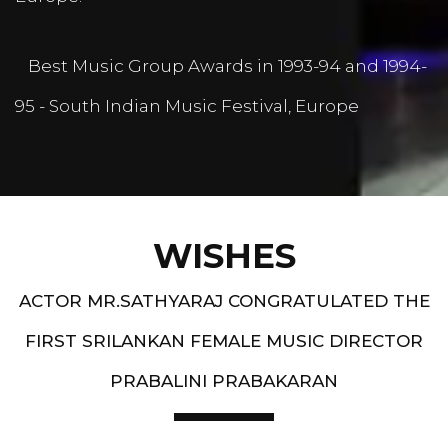
Best Music Group Awards in 1993-94 and 1994-
95 - South Indian Music Festival, Europe
WISHES
ACTOR MR.SATHYARAJ CONGRATULATED THE
FIRST SRILANKAN FEMALE MUSIC DIRECTOR
PRABALINI PRABAKARAN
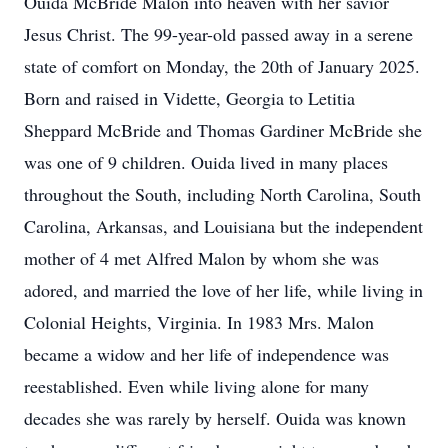
Ouida McBride Malon into heaven with her savior
Jesus Christ. The 99-year-old passed away in a serene
state of comfort on Monday, the 20th of January 2025.
Born and raised in Vidette, Georgia to Letitia
Sheppard McBride and Thomas Gardiner McBride she
was one of 9 children. Ouida lived in many places
throughout the South, including North Carolina, South
Carolina, Arkansas, and Louisiana but the independent
mother of 4 met Alfred Malon by whom she was
adored, and married the love of her life, while living in
Colonial Heights, Virginia. In 1983 Mrs. Malon
became a widow and her life of independence was
reestablished. Even while living alone for many
decades she was rarely by herself. Ouida was known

-----

For each line above that contains the word "life", make a copy.

* Exercise answer
adored, and married the love of her life, while living in
became a widow and her life of independence was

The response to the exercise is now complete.